Banks lent UK firms a total of £35.5bn ($48.8bn) in net terms last year – £34.7bn of which was lent since the start of the pandemic in March.
According to new research by EY Item Club, a further £26bn in lending is forecast by the end of 2021, and many firms are unlikely to start repayments until 2024.
Last year’s figure was £25bn more than was borrowed on average over the previous five years, before the onset of the pandemic, the research found.
While bank lending (including COVID-19 related government-backed loans) has been vital to businesses of all sizes during the pandemic, for SMEs it has been particularly critical. Following the UK’s third national lockdown, it is predicted that many businesses are unlikely to start making inroads into repaying their debt until 2024.
COVID-19, and the subsequent lockdowns, has also had a considerable impact on bank lending to households.
Net lending via credit cards and personal loans turned negative in 2020, falling by 9.9% — the largest drop since records began in 1994.
In addition, while demand for consumer credit is expected to enter positive territory in 2021, it is only set for a small pick-up this year (a 2.1% rise).
As for future big-ticket purchases, which in part drive consumer borrowing, it is predicted that some households will finance these using lockdown savings, rather than credit this year , suggesting that any rebound in consumer lending will remain subdued.

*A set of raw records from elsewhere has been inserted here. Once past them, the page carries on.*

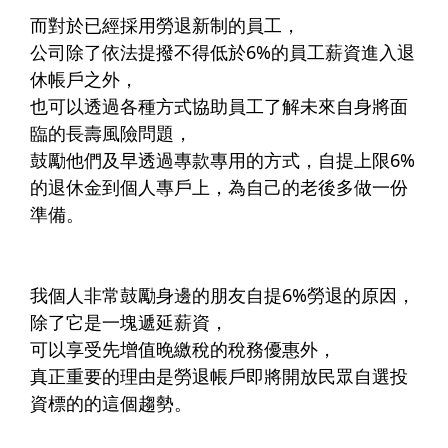
而對於已經採用勞退新制的員工，​
公司除了依法提撥不得低於6%的員工薪資進入退
休帳戶之外，
也可以透過各種方式協助員工了解未來自身將面
臨的長壽風險問題，
鼓勵他們及早透過專款專用的方式，自提上限6%
的退休金到個人專戶上，為自己的老後多做一份
準備。​
我個人非常鼓勵身邊的朋友自提6%勞退的原因，​
除了它是一塊遞延薪資，​
可以享受先增值晚繳稅的稅務優惠外，​
真正重要的理由是勞退帳戶即將開放民眾自選投
資標的的這個趨勢。​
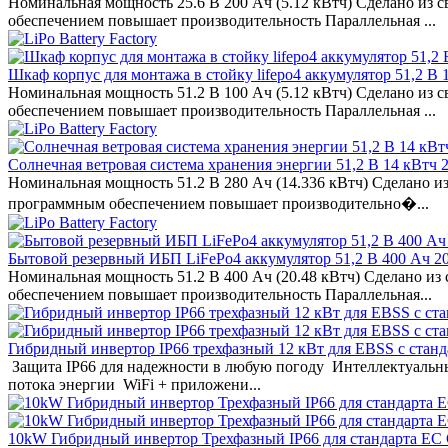
Номинальная мощность 25.6 В 200 Ач (5.12 кВтч) Сделано из
обеспечением повышает производительность Параллельная ...
Шкаф корпус для монтажа в стойку lifepo4 аккумулятор 51,2 В
Номинальная мощность 51.2 В 100 Ач (5.12 кВтч) Сделано из
обеспечением повышает производительность Параллельная ...
Солнечная ветровая система хранения энергии 51,2 В 14 кВтч
Номинальная мощность 51.2 В 280 Ач (14.336 кВтч) Сделано и
программным обеспечением повышает производительно�...
Бытовой резервный ИБП LiFePo4 аккумулятор 51,2 В 400 Ач 2
Номинальная мощность 51.2 В 400 Ач (20.48 кВтч) Сделано и
обеспечением повышает производительность Параллельная...
Гибридный инвертор IP66 трехфазный 12 кВт для EBSS с ста
Защита IP66 для надежности в любую погоду Интеллектуальны
потока энергии WiFi + приложени...
10kW Гибридный инвертор Трехфазный IP66 для стандарта ЕС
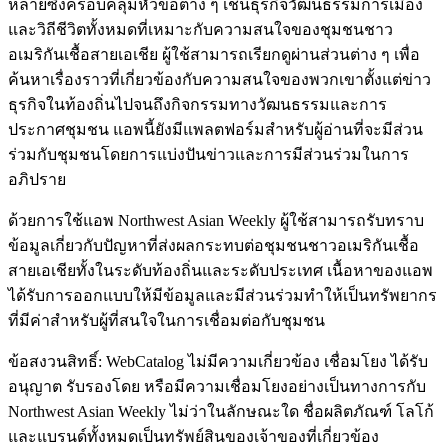
หลายซึ่งครอบคลุมหัวข้อต่าง ๆ เช่นธุรกิจวัฒนธรรมการเมือง
และวิถีชีวิตทั้งหมดที่เหมาะกับความสนใจของชุมชนชาว
อเมริกันเชื้อสายเอเชีย ผู้ใช้สามารถเรียกดูผ่านส่วนต่าง ๆ เพื่อ
ค้นหาเรื่องราวที่เกี่ยวข้องกับความสนใจของพวกเขาตั้งแต่ข่าว
ธุรกิจในท้องถิ่นไปจนถึงกิจกรรมทางวัฒนธรรมและการ
ประกาศชุมชน แอพนี้ยังมีแพลตฟอร์มสำหรับผู้อ่านที่จะมีส่วน
ร่วมกับชุมชนโดยการแบ่งปันข่าวและการมีส่วนร่วมในการ
อภิปราย
ด้วยการใช้แอพ Northwest Asian Weekly ผู้ใช้สามารถรับทราบ
ข้อมูลเกี่ยวกับปัญหาที่ส่งผลกระทบต่อชุมชนชาวอเมริกันเชื้อ
สายเอเชียทั้งในระดับท้องถิ่นและระดับประเทศ เนื้อหาของแอพ
ได้รับการออกแบบให้มีข้อมูลและมีส่วนร่วมทำให้เป็นทรัพยากร
ที่มีค่าสำหรับผู้ที่สนใจในการเชื่อมต่อกับชุมชน
ข้อสงวนสิทธิ์: WebCatalog ไม่มีความเกี่ยวข้อง เชื่อมโยง ได้รับ
อนุญาต รับรองโดย หรือมีความเชื่อมโยงอย่างเป็นทางการกับ
Northwest Asian Weekly ไม่ว่าในลักษณะใด ชื่อผลิตภัณฑ์ โลโก้
และแบรนด์ทั้งหมดเป็นทรัพย์สินของเจ้าของที่เกี่ยวข้อง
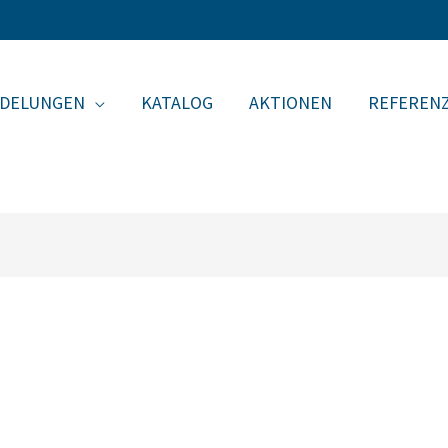
EDELUNGEN
KATALOG
AKTIONEN
REFEREN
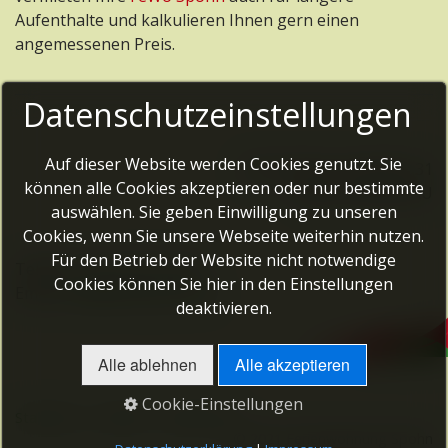
Aufenthalte und kalkulieren Ihnen gern einen
angemessenen Preis.
Datenschutzeinstellungen
Auf dieser Website werden Cookies genutzt. Sie
Fam. Spohn, Auenblick 31
können alle Cookies akzeptieren oder nur bestimmte
08371 GLAUCHAU
auswählen. Sie geben Einwilligung zu unseren
Cookies, wenn Sie unsere Webseite weiterhin nutzen.
Für den Betrieb der Website nicht notwendige
Telefon: +49 3763 15910
Cookies können Sie hier in den Einstellungen
Email:
info@fewospohn.de
deaktivieren.
Alle ablehnen
Alle akzeptieren
Cookie-Einstellungen
Startseite
Kontakt
Impressum
© 2021 Ferienwohnung Spohn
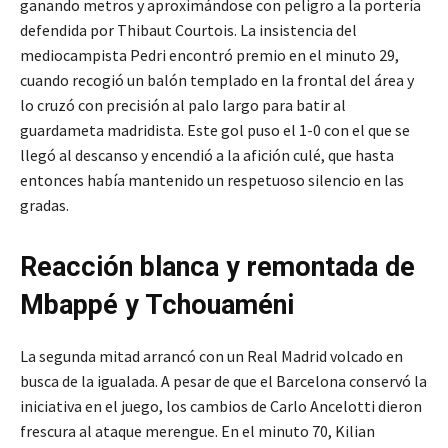
ganando metros y aproximándose con peligro a la portería
defendida por Thibaut Courtois. La insistencia del
mediocampista Pedri encontró premio en el minuto 29,
cuando recogió un balón templado en la frontal del área y
lo cruzó con precisión al palo largo para batir al
guardameta madridista. Este gol puso el 1-0 con el que se
llegó al descanso y encendió a la afición culé, que hasta
entonces había mantenido un respetuoso silencio en las
gradas.
Reacción blanca y remontada de
Mbappé y Tchouaméni
La segunda mitad arrancó con un Real Madrid volcado en
busca de la igualada. A pesar de que el Barcelona conservó la
iniciativa en el juego, los cambios de Carlo Ancelotti dieron
frescura al ataque merengue. En el minuto 70, Kilian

The EY ITEM Club for Financial Services report expects that the stock of consumer credit will grow marginally this year by 2.1% and close 2021 at £206bn (compared to £202bn in 2020), reflecting the prospect of heightened unemployment and continued consumer caution.
As for mortgage lending, this remains subdued; it is predicted to grow by 2.3% this year, down from the 3% in 2020. These forecast figures are modelled on the assumption that the current COVID-19, and the subsequent lockdowns, has also had a considerable impact on bank lending to households.
These forecast figures are modelled on the assumption that the current lockdown lasts over Q1 and then restrictions are steadily relaxed as the vaccination programme is rolled out, allowing the country and economy to reopen again.
Anna Anthony, UK Financial Services managing partner at EY, said of the debt facing business: “The prospect of some, if not many firms, not being able make the required repayments is concerning for all involved.
“As well as rising loan losses, banks are contending with another year of squeezed interest margins and subdued consumer lending. Insurers too are facing a tricky year, with ongoing COVID-19 related pay-outs, persistent low interest rates and the impact of the FCA pricing review.”